Tatkala Alexander berperang di Asia pada tahun 334 SM., sekolah Aristoteles juga bersaing dengan sekolah Plato, Akademia. Persaingan yang mendorong Aristoteles meningkatkan penelitian yang hasilnya tidak hanya menjelaskan prinsip-prinsip sains, melainkan pula mengajarkan politik, retorika dan dialektika. Dalam pergaulan tingkat atas, Aristoteles barangkali lebih berhasil dari pada Plato, bukan saja karena dipilih menjadi pendidik Alexander, melainkan pula karena memiliki pengaruh besar dalam sejarah dunia. Selama kurun waktu antara tahun 340-335 SM., Aristoteles menekuni riset di Stagira, dibantu oleh Theophratus yang juga alumnus Athena. Riset yang intensif itu dibiayai oleh Alexander dan menghasilkan kemajuan dalam sains dan filsafat.
Pada tahun 323 SM., ketika Alexander wafat, timbul huru-hara di Athena menentang Makedonia, sehingga lama kelamaan posisi Aristoteles juga menjadi tidak aman karena dianggap orang asing sekaligus teman Alexander. Orang-orang Athena yang anti-Macedonia melihat Aristoteles sebagai penyebar pengaruh subversif, bahkan dituduh mendurhaka (atheis), sehingga Aristotels yang berpikir lebih arif memilih meninggalkan Athena atau lari ke Khalkes, tempat ia meninggal dunia pada tahun berikutnya (322 SM.).

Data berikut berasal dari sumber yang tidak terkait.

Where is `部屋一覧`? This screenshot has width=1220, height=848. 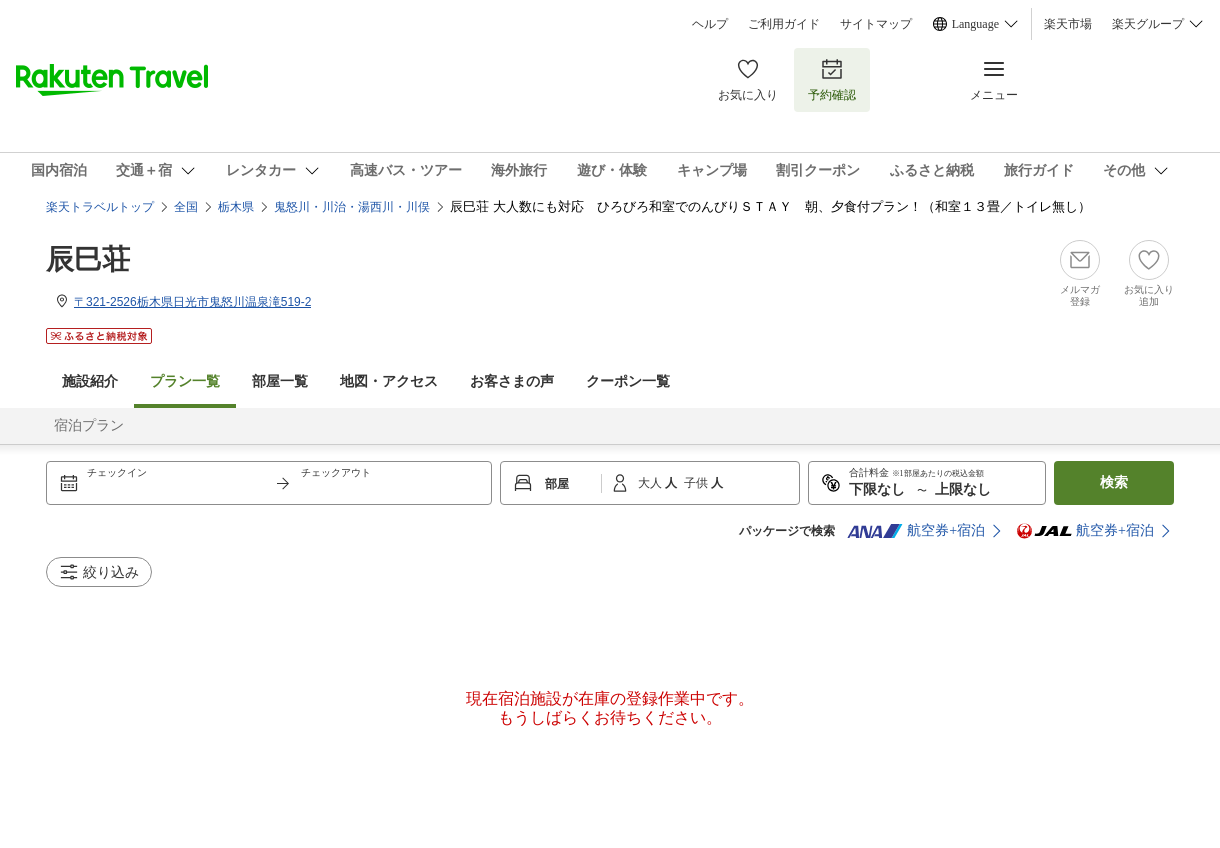 部屋一覧 is located at coordinates (280, 381).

Metode Aristoteles: Silogistis Deduktif
Silogisme deduktif yang dimaksud di sini terkait dengan uraian mengenai logika. Ini dilakukan karena masalah deduksi dan induksi dijelaskan dalam logika. Aristoteles menyatakan bahwa ada dua metode yang dapat digunakan untuk menarik kesimpulan untuk memperoleh pengetahuan dan kebenaran baru. Kedua metode itu disebut metode induktif dan deduktif. Induksi (epagogi) ialah cara menarik kesimpulan yang bersifat umum dari hal yang khusus. Sementara itu, deduksi (apodiktif) ialah cara menarik kesimpulan berdasarkan dua kebenaran yang pasti dan tidak diragukan yang bertolak dari sifat umum ke khusus. Induksi bertolak dari pengamatan empiris dan pengetahuan inderawi yang berdasarkan pengalaman, sedangkan deduksi adalah sebaliknya, terlepas dari pengamatan dan pengetahuan inderawi yang berdasarkan pengalaman. Menurut Verhaak dan Imam (1989: 17) bahwa, induksi adalah penalaran dengan simpulan yang wilayahnya lebih luas dari pada wilayah premisnya, sedangkan deduksi adalah penalaran dengan kesimpulan yang wilayahnya lebih sempit dari pada wilayah premisnya.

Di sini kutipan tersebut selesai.